A New York Times story on the trend includes profiles of four lawyers who say the job hunt isn’t easy. One has been out of the full-time work force for 16 years and plans to hang out her own shingle. A second, who hasn’t worked full-time for 20 years, found a job courtesy of an old friend. A third found a temporary job as temporary counsel for a company that oversees surgery centers. A fourth, who stayed at home for nine years, is looking for work and is now an unpaid intern at a law firm.

More women are re-entering the workforce as the recession takes a heavier toll on men, according to the story. Joan Williams, director of the Center for WorkLife Law at the University of California at Hastings law school, says 78 percent of the people who lost their jobs in the recession are men.

“That has brought home to many families that having one income places you in a very vulnerable position,” Williams told the Times.

The Times cites several experts who say more women are apparently re-entering the workforce. It also refers to one more piece of “preliminary evidence”: A government labor statistic that found 78.4 percent of college-educated women aged 25 to 44 who are living with a spouse were working or looking for work in the first half of 2009. That’s a slight increase from two years ago, when the number working or looking for work was 76 percent.

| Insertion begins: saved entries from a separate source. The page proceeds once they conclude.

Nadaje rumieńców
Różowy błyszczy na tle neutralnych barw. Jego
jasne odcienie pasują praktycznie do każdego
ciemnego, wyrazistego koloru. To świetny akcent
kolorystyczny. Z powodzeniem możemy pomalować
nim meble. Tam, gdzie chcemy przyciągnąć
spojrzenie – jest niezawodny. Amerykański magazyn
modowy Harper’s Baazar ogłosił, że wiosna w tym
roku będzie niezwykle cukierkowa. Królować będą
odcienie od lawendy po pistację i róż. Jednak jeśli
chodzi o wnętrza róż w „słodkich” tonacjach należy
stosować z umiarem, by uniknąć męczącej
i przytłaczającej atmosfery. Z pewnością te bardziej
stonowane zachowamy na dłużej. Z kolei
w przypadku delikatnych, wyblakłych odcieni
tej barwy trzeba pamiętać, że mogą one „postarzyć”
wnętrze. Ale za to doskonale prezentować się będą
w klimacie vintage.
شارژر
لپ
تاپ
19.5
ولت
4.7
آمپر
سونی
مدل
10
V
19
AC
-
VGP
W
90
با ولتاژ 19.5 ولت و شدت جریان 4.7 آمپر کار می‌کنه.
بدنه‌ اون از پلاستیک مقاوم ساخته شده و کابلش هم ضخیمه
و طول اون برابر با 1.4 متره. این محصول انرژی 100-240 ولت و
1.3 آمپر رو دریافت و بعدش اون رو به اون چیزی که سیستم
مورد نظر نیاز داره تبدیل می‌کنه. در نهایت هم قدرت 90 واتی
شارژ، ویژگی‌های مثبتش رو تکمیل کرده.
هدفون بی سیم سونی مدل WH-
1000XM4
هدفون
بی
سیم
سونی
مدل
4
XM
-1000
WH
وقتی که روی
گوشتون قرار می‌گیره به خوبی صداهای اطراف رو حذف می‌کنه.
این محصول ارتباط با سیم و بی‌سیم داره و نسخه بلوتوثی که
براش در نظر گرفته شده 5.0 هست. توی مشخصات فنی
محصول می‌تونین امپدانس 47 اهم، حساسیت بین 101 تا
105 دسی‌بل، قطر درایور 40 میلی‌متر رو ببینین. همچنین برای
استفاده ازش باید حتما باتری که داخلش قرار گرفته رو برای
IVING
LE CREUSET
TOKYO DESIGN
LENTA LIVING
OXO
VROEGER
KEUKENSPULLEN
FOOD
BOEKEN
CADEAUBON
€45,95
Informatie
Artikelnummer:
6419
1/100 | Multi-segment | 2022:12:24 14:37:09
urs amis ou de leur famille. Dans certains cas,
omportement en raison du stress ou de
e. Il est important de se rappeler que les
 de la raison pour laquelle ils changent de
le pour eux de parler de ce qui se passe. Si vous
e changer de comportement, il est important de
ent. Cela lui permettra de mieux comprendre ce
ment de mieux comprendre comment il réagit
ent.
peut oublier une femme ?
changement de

One lawyer who went back to full-time work is Trudi Foutts Loh, who quit her job 20 years ago to care for her two children. During the time at home, she worked occasionally as a political consultant and writer. Now she works full-time, thanks to a law school friend who hired her to work at a law firm in Pasadena, Calif.

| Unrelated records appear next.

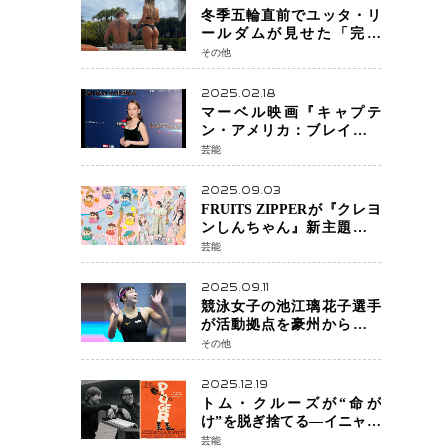
冬季五輪直前でユッタ・リ
ールダムが見せた「完成
形」転倒と涙を越えて─ミラ
その他
ノで金を狙うオランダ女王
の現在地
2025.02.18
マーベル映画『キャプテ
ン・アメリカ：ブレイブ・
ニュー・ワールド』 新ブラ
芸能
ック・ウィドウ役のシラ・
ハースとは！？
2025.09.03
FRUITS ZIPPERが『クレヨ
ンしんちゃん』新主題歌を
担当
芸能
2025.09.11
競泳女子の池江璃花子選手
が活動拠点を豪州から日本
へ！ 豪州での挑戦を糧に、
その他
28年ロサンゼルス五輪へ再
始動
2025.12.19
トム・クルーズが“命が
け”を脱ぎ捨てる―イニャリ
トゥ監督と挑む前代未聞の
芸能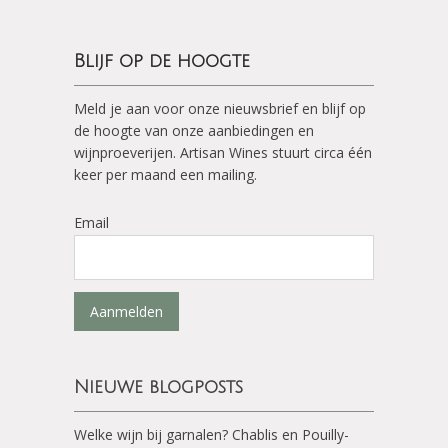
Blijf op de hoogte
Meld je aan voor onze nieuwsbrief en blijf op
de hoogte van onze aanbiedingen en
wijnproeverijen. Artisan Wines stuurt circa één
keer per maand een mailing.
Email
Aanmelden
Nieuwe blogposts
Welke wijn bij garnalen? Chablis en Pouilly-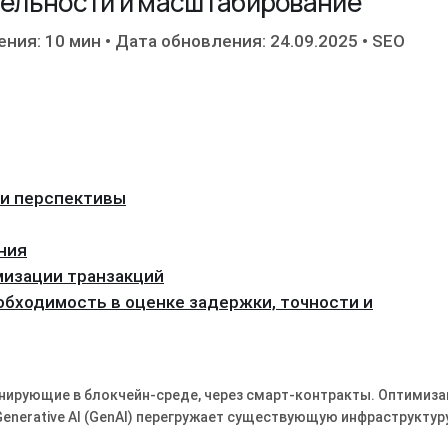
ительности и масштабирование
ения: 10 мин
•
Дата обновления: 24.09.2025
•
SEO
 и перспективы
ния
мизации транзакций
еобходимость в оценке задержки, точности и
ионирующие в блокчейн-среде, через смарт-контракты. Оптимиз
enerative AI (GenAI) перегружает существующую инфраструктуру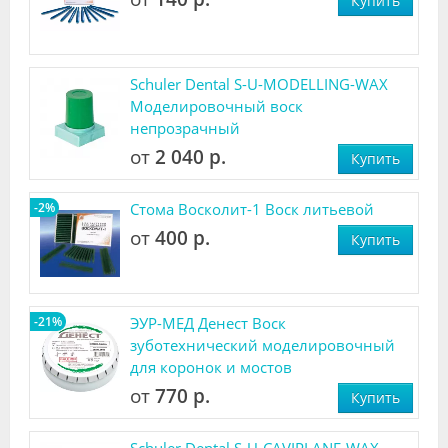
Купить
Schuler Dental S-U-MODELLING-WAX
Моделировочный воск
непрозрачный
от
2 040 р.
Купить
-2%
Стома Восколит-1 Воск литьевой
от
400 р.
Купить
-21%
ЭУР-МЕД Денест Воск
зуботехнический моделировочный
для коронок и мостов
от
770 р.
Купить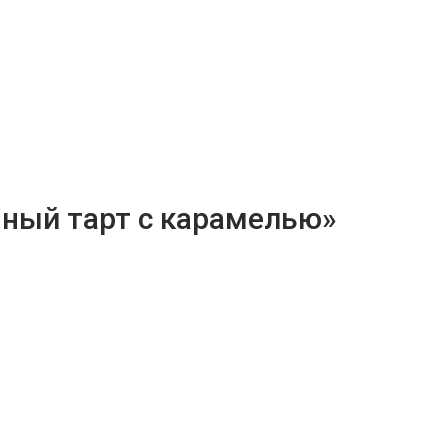
чный тарт с карамелью»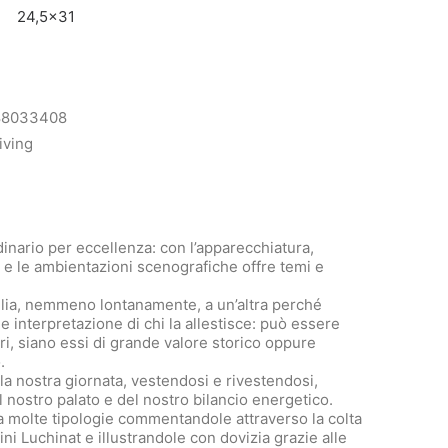
24,5×31
88033408
iving
dinario per eccellenza: con l’apparecchiatura,
 e le ambientazioni scenografiche offre temi e
lia, nemmeno lontanamente, a un’altra perché
 interpretazione di chi la allestisce: può essere
ari, siano essi di grande valore storico oppure
.
a nostra giornata, vestendosi e rivestendosi,
 nostro palato e del nostro bilancio energetico.
a molte tipologie commentandole attraverso la colta
dini Luchinat e illustrandole con dovizia grazie alle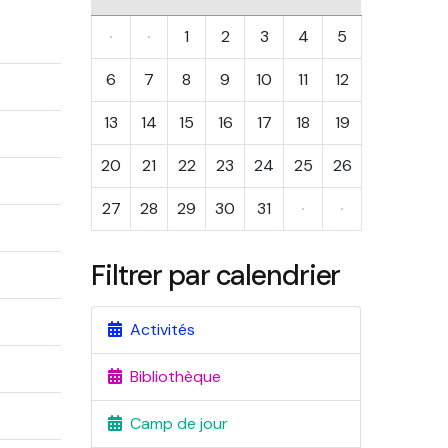
·
·
1
2
3
4
5
6
7
8
9
10
11
12
13
14
15
16
17
18
19
20
21
22
23
24
25
26
27
28
29
30
31
·
·
Filtrer par calendrier
Activités
Bibliothèque
Camp de jour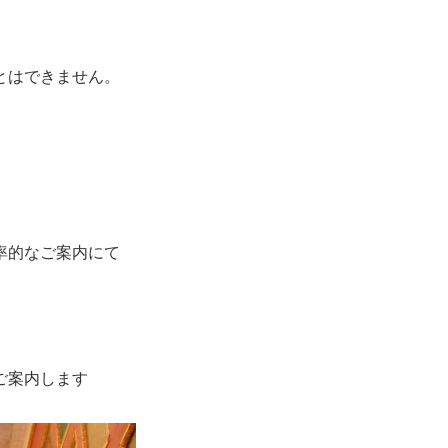
とはできません。
率的なご案内にて
、
ご案内します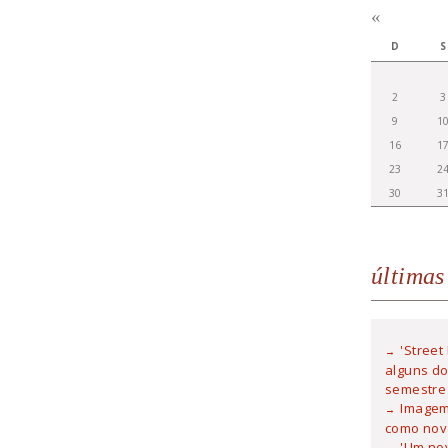
«
D
S
2
3
9
1
16
1
23
2
30
3
últimas
'Street
alguns do
semestre
Imagem 
como nova
'Um no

She told the Times she decided to go back to work because of investment losses “in the healthy six figures,” medical expenses for a family member, and the cost of having two daughters in college. “And then the value of our home and pension plan has taken a tumble,” she said.

Another lawyer, Lisa Hughes, decided to go back to work after her family moved from New Jersey to California so her husband could take a new job . A year later, he was laid off. Hughes last worked 16 years ago as a corporate lawyer. She told the Times she plans to start a solo practice because “it’s hard to find jobs after 16 years.”

A third lawyer, Karen Boon, is filling in for a lawyer on maternity leave for a company that oversees surgery centers. She was worried because of her family’s declining investments and fears her husband would be laid off.

Carolyn Bednarz, a former lawyer at Milbank & Tweed, is having difficulty finding a job after nine years at home. She ended up taking a position as an unpaid intern at a law firm in Marin County, Calif. “I probably applied for 30 jobs on Craigslist, and hardly anyone writes back,” she told the Times. “This is just the most humbling experience.”